Un peu comme quand on a oublié de répondre au message de quelqu’un, et qu’on sait plus vraiment comment relancer la conversation. Comme si les codes sociaux avaient fondus dans l’air et qu’on recommençait à zéro.

Alors, bon… Me voilà!

J’ai énormément écrit pendant ce mois de pause, et il va me falloir encore un petit peu de temps pour tout démêler et réussir à en sortir quelques articles. 

Tadammm n’a pas encore un an, et, à relire les premiers textes, j’observe l’évolution de sa voix avec gêne et fierté. 

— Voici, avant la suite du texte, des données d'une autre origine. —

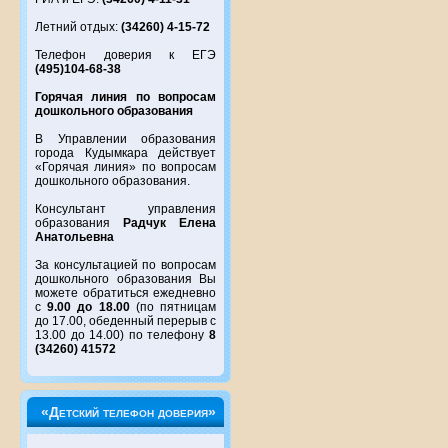
Летний отдых:
(34260) 4-15-72
Телефон доверия к ЕГЭ
(495)104-68-38
Горячая линия по вопросам
дошкольного образования
В Управлении образования
города Кудымкара действует
«Горячая линия» по вопросам
дошкольного образования.
Консультант управления
образования
Радчук Елена
Анатольевна
За консультацией по вопросам
дошкольного образования Вы
можете обратиться ежедневно
с
9.00 до 18.00
(по пятницам
до 17.00, обеденный перерыв с
13.00 до 14.00) по телефону
8
(34260) 41572
«Детский телефон доверия»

Commencer ce blog a ravivé en moi quelques amours oubliées, des rêves d’enfant que j’avais choisi de laisser de côté, de peur d’être déçue. 
Ecrire, comme une catharsis pour affronter mes démons du passé, reprendre le contrôle sur mes désirs et mes envies, les yeux grands ouverts sur le monde, affirmer que je suis. Je suis. Intensément, profondément, souvent avec des émotions dans tous les sens qui sortent tant bien que mal de mon corps pour s’installer dans les mots que je vous propose ici.Je suis immensément touchée par toutes les personnes qui croisent ma route ou y reviennent, par erreur ou par envie. Amoureuse de leurs histoires et leurs sourires, inspirée par leurs guerres. J’aimerais savoir le raconter, mieux, plus fort. 

Je continue à être. Différente mais plus présente que je ne l’ai jamais été. Enracinée dans le terreau que j’ai créé depuis deux ans, déployant doucement les bras vers un futur incertain, bien plus enviable que mon passé. 

J’aimerais vous dire que le temps de la sagesse est arrivé…

Todd (mon bouddha intérieur) est déjà mort de rire rien que de m’entendre le penser.

Il y aura sûrement encore des histoires à raconter, des portraits à dresser, des contemplations à imager au fil du refroidissement des mes tasses de thé. 

Je ne sais pas comment ça se passe pour vous, mais de mon côté, l’année s’est terminée, poussivement, comme une chute sans fin, en slow motion. La fin de ce mois de décembre a été vide de surprise ou de nouvelles .
Nous avons passé sans allégresse la barre des 150 femmes tuées par leur (ex-) conjoint, au milieu des repas de famille et des déballages de cadeaux. 

Le bon côté, c’est que le 31 décembre à minuit, on fait table rase… Douce magie de Noël, remet nos compteurs à zéro et souhaitons nous la meilleure année possible avec une ardoise vierge du sang des femmes de l’année écoulée. 

Nous sommes le 14 janvier 2020. Nous en sommes au 5ème féminicide de l’année.